» **WORK ITEM**:
Please transcribe exactly the line that holds "lls dennoch" and all lines that follow it to the end of the records below, omitting any pictures.

» **Page-level text extractions**:
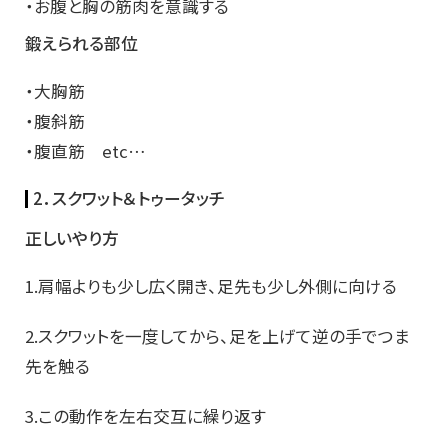
・お腹と胸の筋肉を意識する
鍛えられる部位
・大胸筋
・腹斜筋
・腹直筋 etc…
2．スクワット＆トゥータッチ
正しいやり方
1.肩幅よりも少し広く開き、足先も少し外側に向ける
2.スクワットを一度してから、足を上げて逆の手でつま
先を触る
3.この動作を左右交互に繰り返す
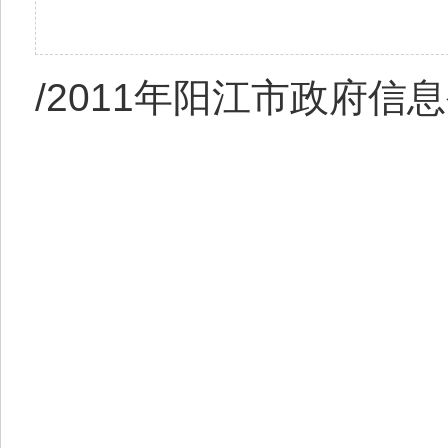
/2011年阳江市政府信息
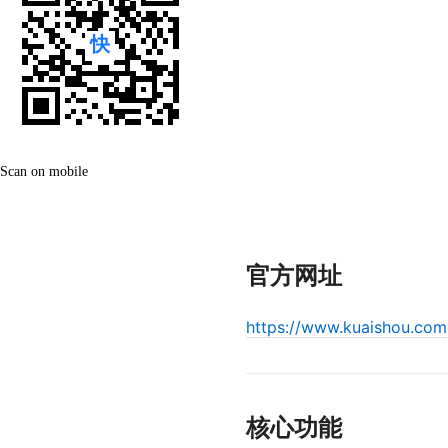
Scan on mobile
官方网址
https://www.kuaishou.com
核心功能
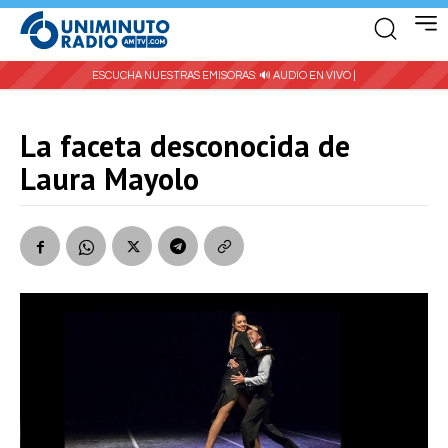
ESCUCHA NUESTRAS EMISORAS:
🔊 AUDIO EN VIVO |
La faceta desconocida de
Laura Mayolo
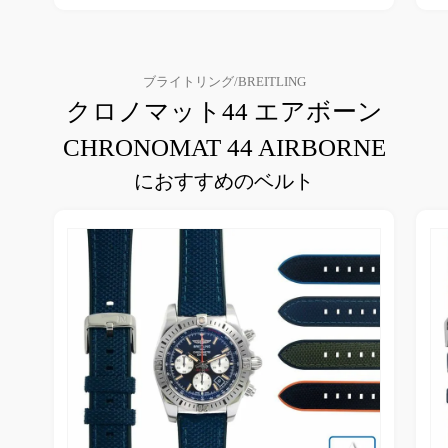
ブライトリング/BREITLING
クロノマット44 エアボーン
CHRONOMAT 44 AIRBORNE
におすすめのベルト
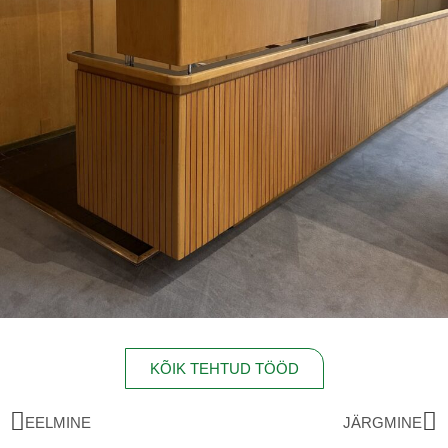
KÕIK TEHTUD TÖÖD
EELMINE
JÄRGMINE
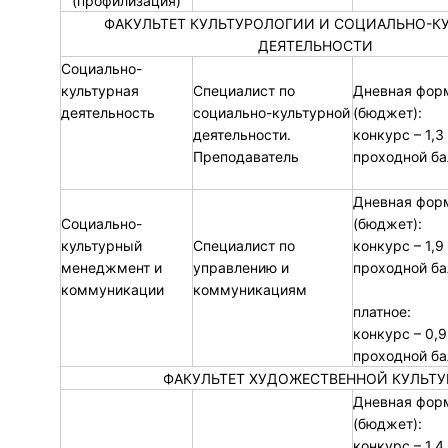
(профилизация)
ФАКУЛЬТЕТ КУЛЬТУРОЛОГИИ И СОЦИАЛЬНО-К
ДЕЯТЕЛЬНОСТИ
Социально-
культурная
Специалист по
Дневная фор
деятельность
социально-культурной
(бюджет):
деятельности.
конкурс – 1,3
Преподаватель
проходной ба
Дневная фор
Социально-
(бюджет):
культурный
Специалист по
конкурс – 1,9
менеджмент и
управлению и
проходной ба
коммуникации
коммуникациям
платное:
конкурс – 0,9
проходной ба
ФАКУЛЬТЕТ ХУДОЖЕСТВЕННОЙ КУЛЬТ
Дневная фор
(бюджет):
конкурс – 1,4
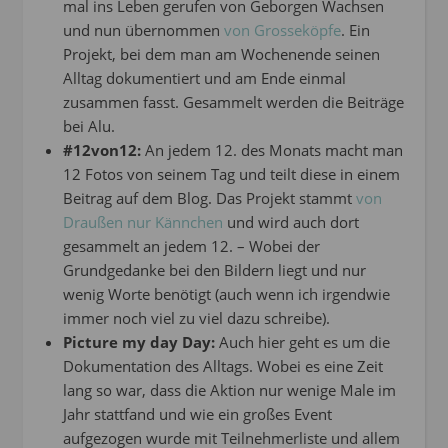
mal ins Leben gerufen von Geborgen Wachsen
und nun übernommen
von Grosseköpfe
. Ein
Projekt, bei dem man am Wochenende seinen
Alltag dokumentiert und am Ende einmal
zusammen fasst. Gesammelt werden die Beiträge
bei Alu.
#12von12:
An jedem 12. des Monats macht man
12 Fotos von seinem Tag und teilt diese in einem
Beitrag auf dem Blog. Das Projekt stammt
von
Draußen nur Kännchen
und wird auch dort
gesammelt an jedem 12. – Wobei der
Grundgedanke bei den Bildern liegt und nur
wenig Worte benötigt (auch wenn ich irgendwie
immer noch viel zu viel dazu schreibe).
Picture my day Day:
Auch hier geht es um die
Dokumentation des Alltags. Wobei es eine Zeit
lang so war, dass die Aktion nur wenige Male im
Jahr stattfand und wie ein großes Event
aufgezogen wurde mit Teilnehmerliste und allem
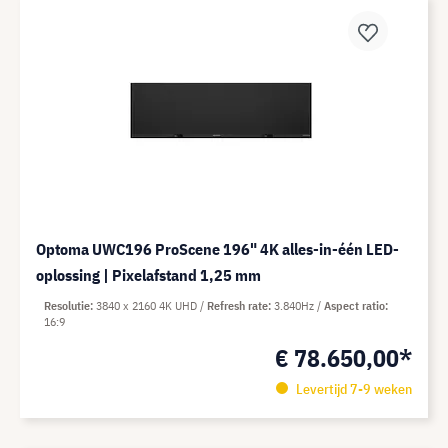
Optoma UWC196 ProScene 196" 4K alles-in-één LED-
oplossing | Pixelafstand 1,25 mm
Resolutie
3840 x 2160 4K UHD
Refresh rate
3.840Hz
Aspect ratio
16:9
€ 78.650,00*
Levertijd 7-9 weken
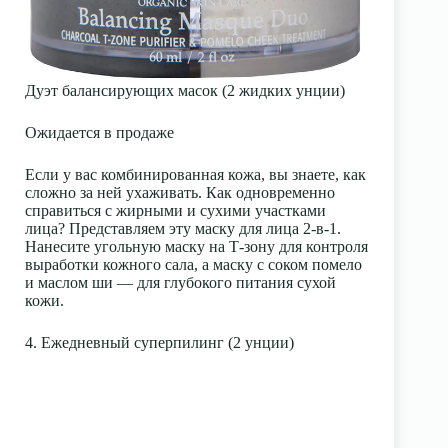
Дуэт балансирующих масок (2 жидких унции)
Ожидается в продаже
Если у вас комбинированная кожа, вы знаете, как
сложно за ней ухаживать. Как одновременно
справиться с жирными и сухими участками
лица? Представляем эту маску для лица 2-в-1.
Нанесите угольную маску на Т-зону для контроля
выработки кожного сала, а маску с соком помело
и маслом ши — для глубокого питания сухой
кожи.
4. Ежедневный суперпилинг (2 унции)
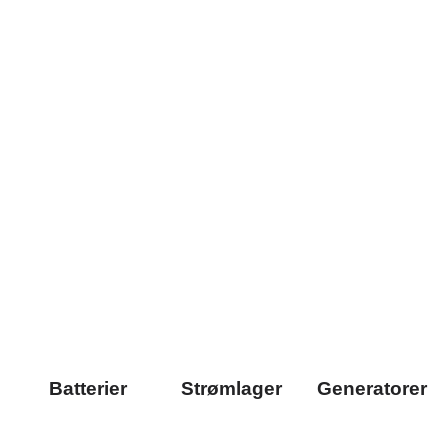
Batterier
Strømlager
Generatorer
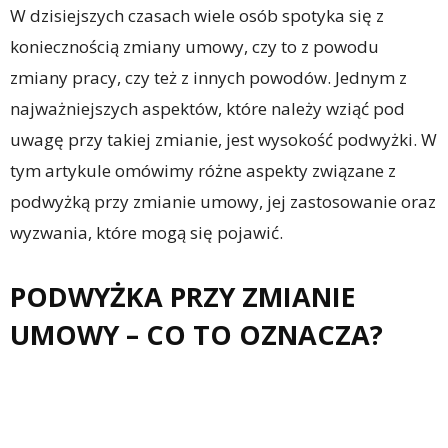
W dzisiejszych czasach wiele osób spotyka się z
koniecznością zmiany umowy, czy to z powodu
zmiany pracy, czy też z innych powodów. Jednym z
najważniejszych aspektów, które należy wziąć pod
uwagę przy takiej zmianie, jest wysokość podwyżki. W
tym artykule omówimy różne aspekty związane z
podwyżką przy zmianie umowy, jej zastosowanie oraz
wyzwania, które mogą się pojawić.
PODWYŻKA PRZY ZMIANIE
UMOWY – CO TO OZNACZA?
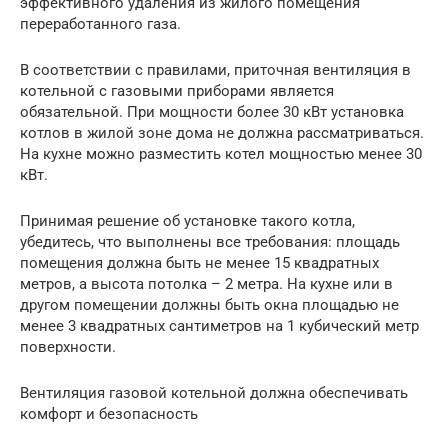
эффективного удаления из жилого помещения
переработанного газа.
В соответствии с правилами, приточная вентиляция в
котельной с газовыми приборами является
обязательной. При мощности более 30 кВт установка
котлов в жилой зоне дома не должна рассматриваться.
На кухне можно разместить котел мощностью менее 30
кВт.
Принимая решение об установке такого котла,
убедитесь, что выполнены все требования: площадь
помещения должна быть не менее 15 квадратных
метров, а высота потолка – 2 метра. На кухне или в
другом помещении должны быть окна площадью не
менее 3 квадратных сантиметров на 1 кубический метр
поверхности.
Вентиляция газовой котельной должна обеспечивать
комфорт и безопасность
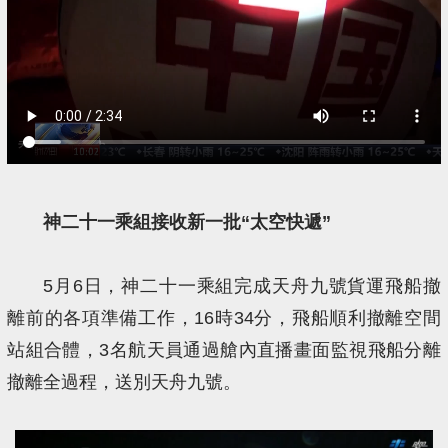
神二十一乘組接收新一批“太空快遞”
5月6日，神二十一乘組完成天舟九號貨運飛船撤
離前的各項準備工作，16時34分，飛船順利撤離空間
站組合體，3名航天員通過艙內直播畫面監視飛船分離
撤離全過程，送別天舟九號。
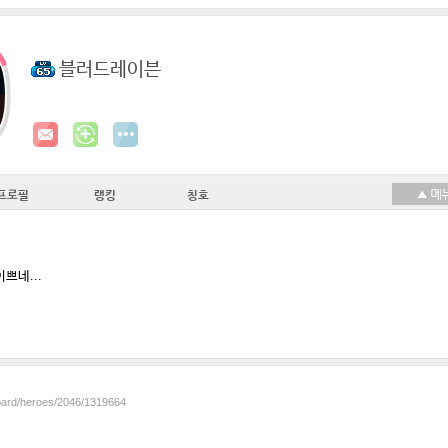
블러드레이븐
프로필
랭킹
칭호
쁘네...
board/heroes/2046/1319664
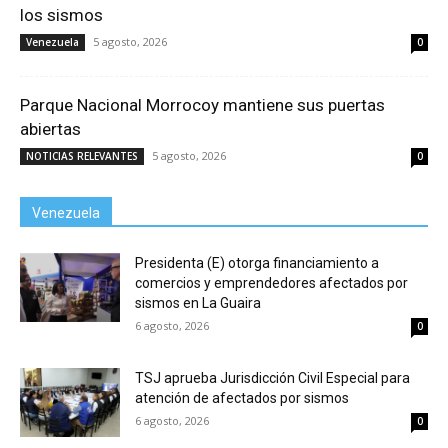
los sismos
5 agosto, 2026
Venezuela
0
Parque Nacional Morrocoy mantiene sus puertas
abiertas
5 agosto, 2026
NOTICIAS RELEVANTES
0
Venezuela
Presidenta (E) otorga financiamiento a
comercios y emprendedores afectados por
sismos en La Guaira
6 agosto, 2026
0
TSJ aprueba Jurisdicción Civil Especial para
atención de afectados por sismos
6 agosto, 2026
0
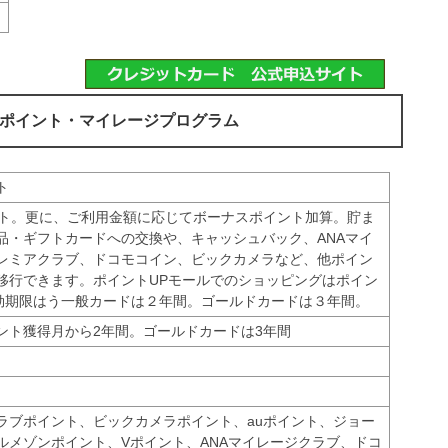
)のポイント・マイレージプログラム
ト
イント。更に、ご利用金額に応じてボーナスポイント加算。貯ま
品・ギフトカードへの交換や、キャッシュバック、ANAマイ
レミアクラブ、ドコモコイン、ビックカメラなど、他ポイン
移行できます。ポイントUPモールでのショッピングはポイン
有効期限はう一般カードは２年間。ゴールドカードは３年間。
ント獲得月から2年間。ゴールドカードは3年間
ラブポイント、ビックカメラポイント、auポイント、ジョー
ルメゾンポイント、Vポイント、ANAマイレージクラブ、ドコ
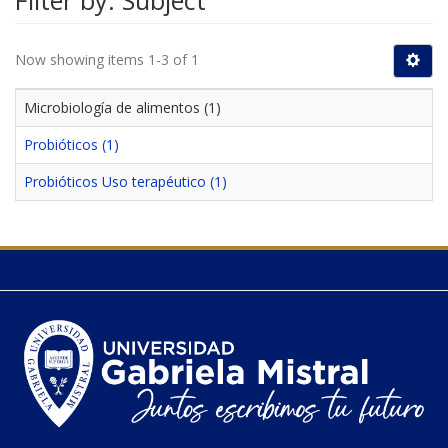
Filter by: Subject
Now showing items 1-3 of 1
Microbiología de alimentos (1)
Probióticos (1)
Probióticos Uso terapéutico (1)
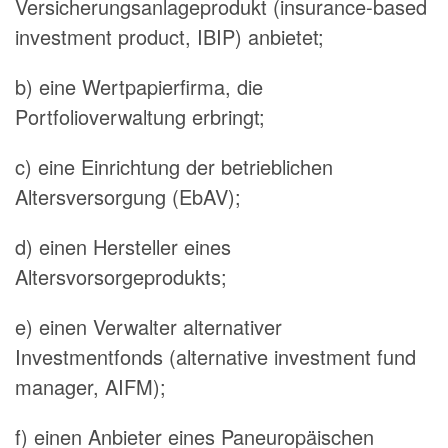
Versicherungsanlageprodukt (insurance-based
investment product, IBIP) anbietet;
b) eine Wertpapierfirma, die
Portfolioverwaltung erbringt;
c) eine Einrichtung der betrieblichen
Altersversorgung (EbAV);
d) einen Hersteller eines
Altersvorsorgeprodukts;
e) einen Verwalter alternativer
Investmentfonds (alternative investment fund
manager, AIFM);
f) einen Anbieter eines Paneuropäischen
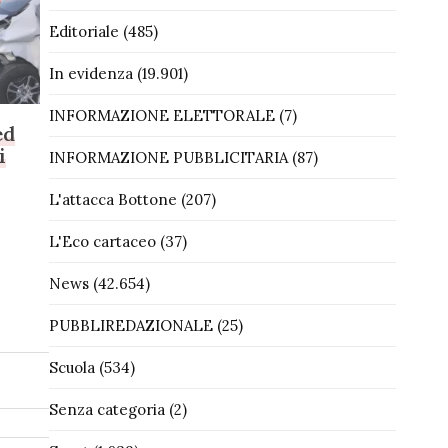
Editoriale
(485)
In evidenza
(19.901)
INFORMAZIONE ELETTORALE
(7)
ed
i
INFORMAZIONE PUBBLICITARIA
(87)
L'attacca Bottone
(207)
L'Eco cartaceo
(37)
News
(42.654)
PUBBLIREDAZIONALE
(25)
Scuola
(534)
Senza categoria
(2)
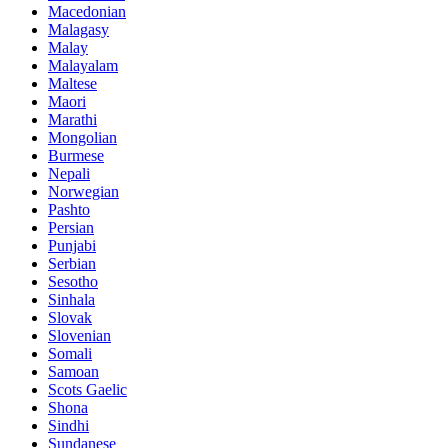
Macedonian
Malagasy
Malay
Malayalam
Maltese
Maori
Marathi
Mongolian
Burmese
Nepali
Norwegian
Pashto
Persian
Punjabi
Serbian
Sesotho
Sinhala
Slovak
Slovenian
Somali
Samoan
Scots Gaelic
Shona
Sindhi
Sundanese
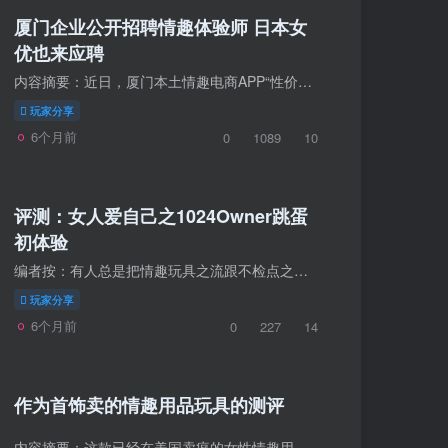
厦门企业公开招聘情趣体验师 日本女
优也来应聘
内容摘要：近日，厦门本土情趣电商APP“性价比”打出“史上最爽工作”的招牌，公开招聘“情趣体验师”，本报2月26日曾对此做过独家报道。瑠川丽娜来厦除了体验多款产品外，以后双方还将有深入的...
玩家分享
6个月前
0
1089
10
评测：女人爱自己之1024Owner跳蛋
初体验
编者按：有人总是把情趣玩具之流跟不检点之内的不好的东西联系在一起，各种压抑。情趣玩具都快成了浪荡的代名词了，但是这根本是两码事好吧。作为女性，了解到自己的生理需求然后合理的发泄，根...
玩家分享
6个月前
0
227
14
作为首饰卖的情趣用品玩具的测评
内容摘要：这款已经在美国卖疯的女性情趣用品玩具，通过众筹融资27万美元后投产，被美国科技网站称为“世界上奢华的充电振动式项链”。 材质：不锈钢既给人一种非常洁净的感觉，避免细菌...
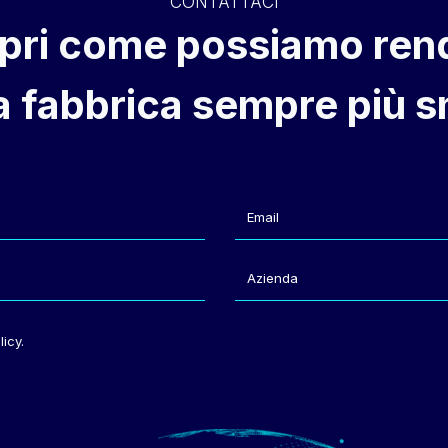
CONTATTACI
pri come possiamo ren
ua fabbrica sempre più s
icy.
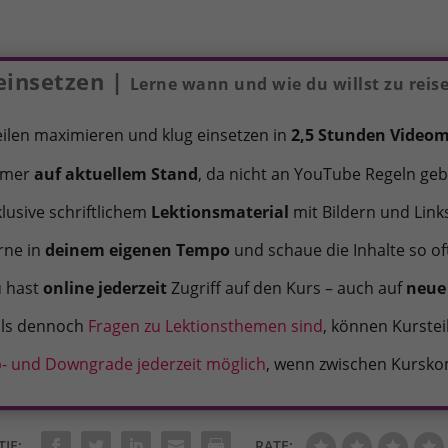
einsetzen |
Lerne wann und wie du willst zu reise
ilen maximieren und klug einsetzen in
2,5 Stunden Videom
mmer
auf aktuellem Stand
, da nicht an YouTube Regeln g
klusive schriftlichem
Lektionsmaterial
mit Bildern und Link
rne in
deinem eigenen Tempo
und schaue die Inhalte so of
 hast
online jederzeit
Zugriff auf den Kurs – auch auf
neue 
lls dennoch
Fragen zu Lektionsthemen sind
, können Kurstei
- und Downgrade jederzeit möglich
, wenn zwischen Kursko
TIE:
RATE:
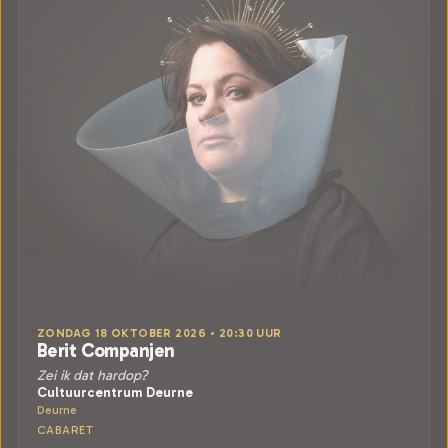
ZONDAG 18 OKTOBER 2026 • 20:30 UUR
Berit Companjen
Zei ik dat hardop?
Cultuurcentrum Deurne
Deurne
CABARET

» **OUTPUT FOR THIS EXERCISE**:
lls dennoch
Fragen zu Lektionsthemen sind
, können Kurstei
- und Downgrade jederzeit möglich
, wenn zwischen Kursko
TIE:
RATE:
ZONDAG 18 OKTOBER 2026 • 20:30 UUR
Berit Companjen
Zei ik dat hardop?
Cultuurcentrum Deurne
Deurne
CABARET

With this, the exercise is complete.